Le métier de journaliste va-t-il disparaître avec Internet ?

Publie le 03 avril 2013 par admin

livreblanc3Lorsque vous décidez de lancer une activité sur Internet, la plus grosse difficulté est d’accepter l’idée selon laquelle le pouvoir n’appartient plus aux marques mais à l’internaute. C’est une difficulté car ce n’est jamais agréable de se dire que l’on ne dira plus et ne fera plus ce que l’on veut quand on veut. Prenons l’exemple des média. Avant Internet, la structure hiérarchique du pouvoir sur l’information était claire. Le journaliste proposait une information, le lecteur en disposait. Les possibilités de réponses étaient plus que réduites, il fallait faire partie de l’heureux élu qui allait être publié dans le courrier des lecteurs et encore il y avait en amont un premier filtre, le journaliste.

Le pouvoir était hiérarchisé de façon verticale, il fallait soit croire les média que vous suiviez soit faire l’effort de lire et écouter beaucoup de média différents pour vous faire votre propre opinion…ce que personne ne fait évidemment, trop cher et pas assez de temps. C’était extrêmement frustrant de lire ou d’entendre une information que vous estimez fausse et de ne rien pouvoir faire si ce n’est hurler chez vous, mais personne ne vous entend !

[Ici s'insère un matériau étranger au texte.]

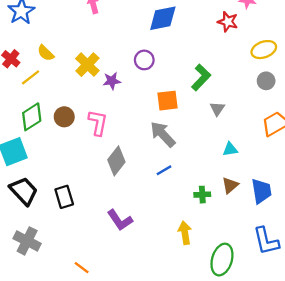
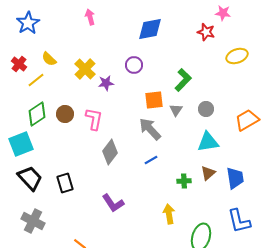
gray circle: (266, 81) -> (206, 109), moved
gray triangle: (217, 109) -> (176, 110), moved
cyan triangle: (230, 149) -> (208, 142), size x1.6

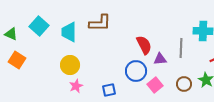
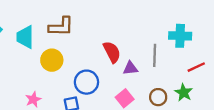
yellow circle: (70, 65) -> (52, 60), moved
blue circle: (136, 71) -> (86, 82), moved

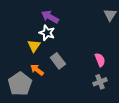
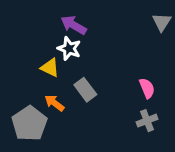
yellow triangle: (34, 46) -> (50, 68), turned -40

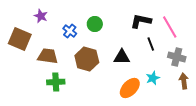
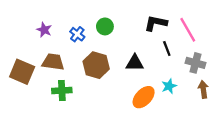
purple star: (41, 16) -> (44, 30), moved
brown square: (20, 39) -> (22, 72), moved

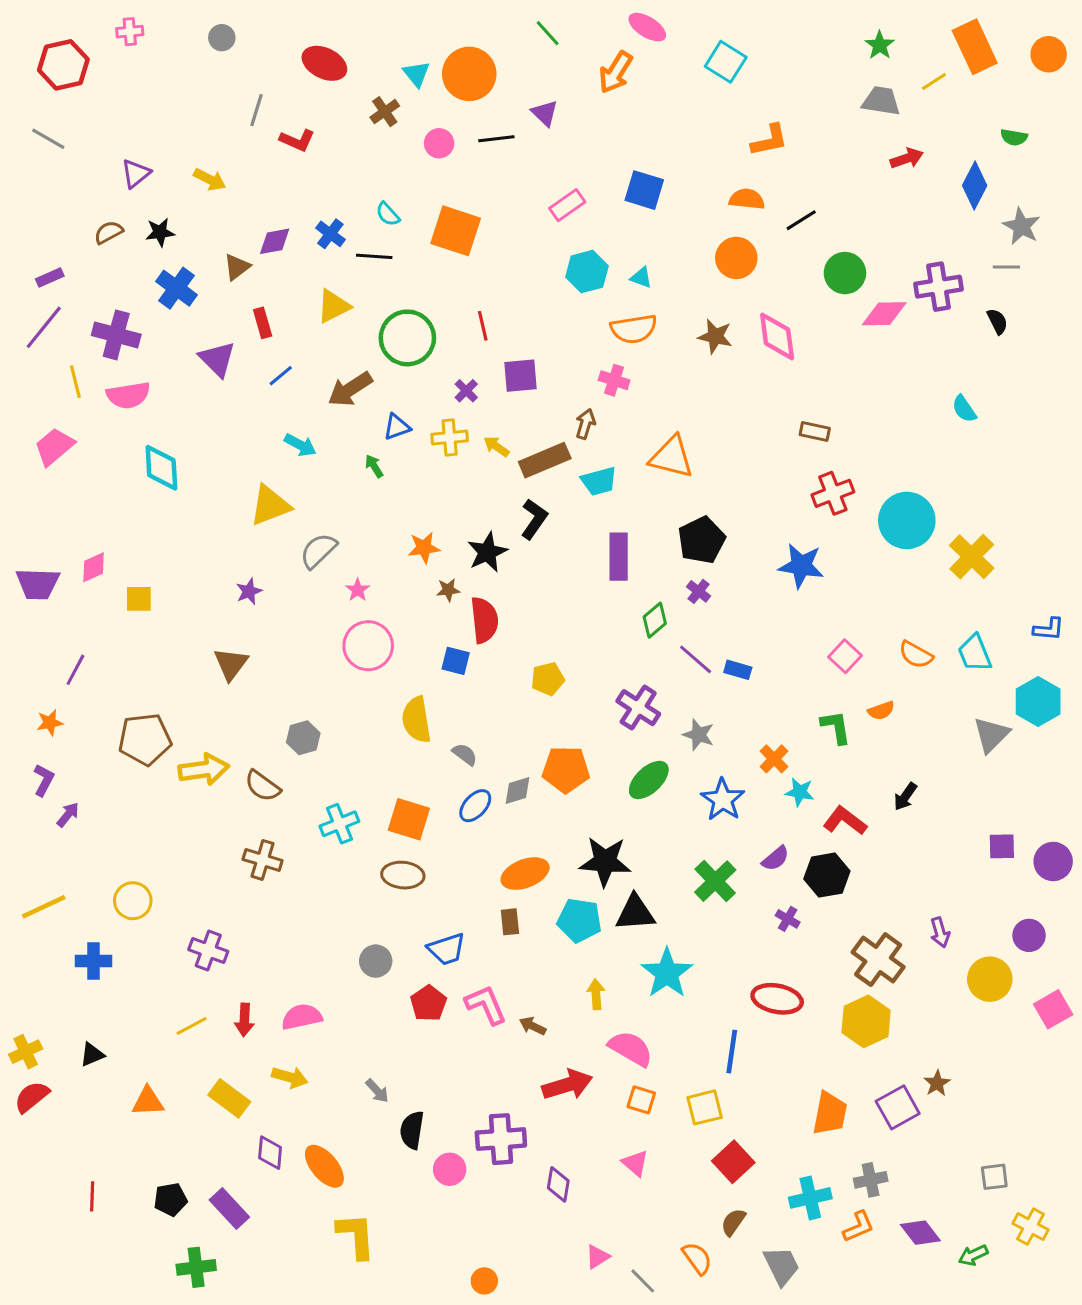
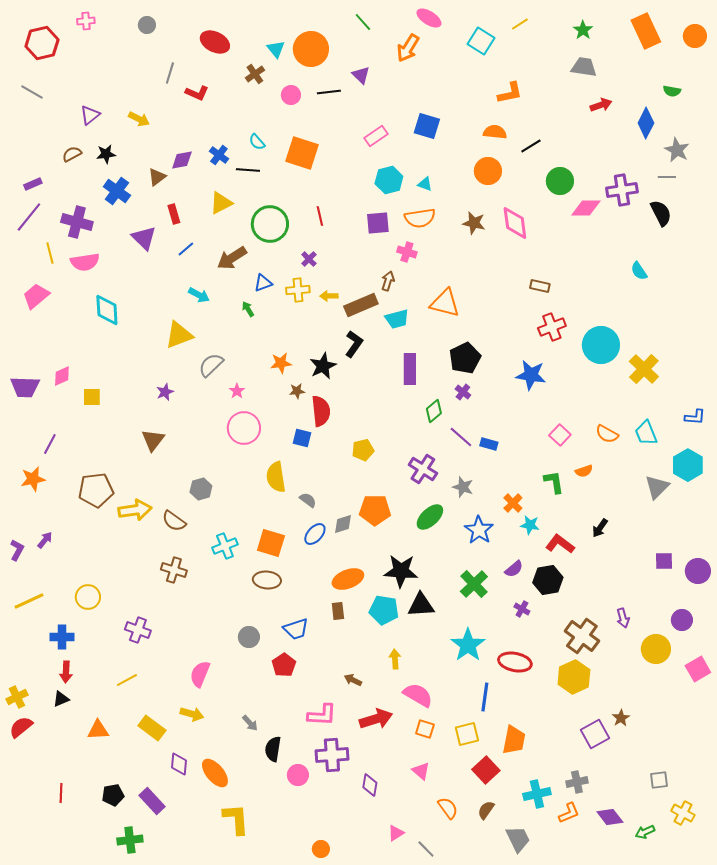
yellow line: (934, 81) -> (520, 24), moved
black semicircle: (997, 321) -> (661, 213), size x1.5
purple square: (521, 376) -> (378, 223), moved
yellow arrow: (496, 447) -> (329, 296), turned -36
orange star: (50, 723) -> (33, 479), size x1.4
purple L-shape: (44, 780) -> (17, 550), moved
cyan star: (667, 973) -> (468, 645), moved
pink L-shape: (486, 1005) -> (322, 715), moved, turned 116
pink semicircle: (302, 1017) -> (200, 674), turned -56
red arrow: (244, 1020) -> (66, 672), moved
orange trapezoid: (830, 1113) -> (514, 740), moved
orange semicircle: (697, 1258) -> (448, 808), moved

Cette situation est évidemment confortable pour les journalistes car non seulement ils ne peuvent pas être contredits publiquement mais en plus l’information en chasse une autre, l’information s’oublie vite et facilement. Cette situation leur donne (donnait?) un pouvoir considérable d’influence sur l’opinion. Il était très aisé de faire passer une idéologie ou d’en attaquer une autre. C’est pourquoi avec l’arrivée du web, le pouvoir s’est organisé et structuré différemment.

« Sur Internet : plus aucune hiérarchie, plus aucune élite. »

Votre voisin a potentiellement autant de pouvoir que le rédacteur en chef du Monde. Tout le monde est sur le même pied d’égalité. Le pouvoir est structuré de façon horizontale.
Sur Internet, un contenu vit. Dans un média traditionnel, un contenu est contrôlé, vérifié et est ensuite diffusé, il devient donc figé, il n’y a pas la possibilité de réponse, de contre-argumenter, de corriger…Sur Internet, l’internaute dispose d’une quantité d’outils lui permettant d’enrichir le contenu sans cesse (vidéo, photo, audio, powerpoint, texte…). Le processus de création est inversé, auparavant cela se passait en amont, désormais ce sera en aval, les internautes s’emparent de votre contenu. Un article prend souvent de la substance grâce aux commentaires qui argumentent, contre-argumentent, étayent…Il arrive parfois que les commentaires soient plus intéressants que l’article en lui-même et ils génèrent souvent plus de trafic que l’article, les journalistes à l’ego démesuré vont vivre de sales moments.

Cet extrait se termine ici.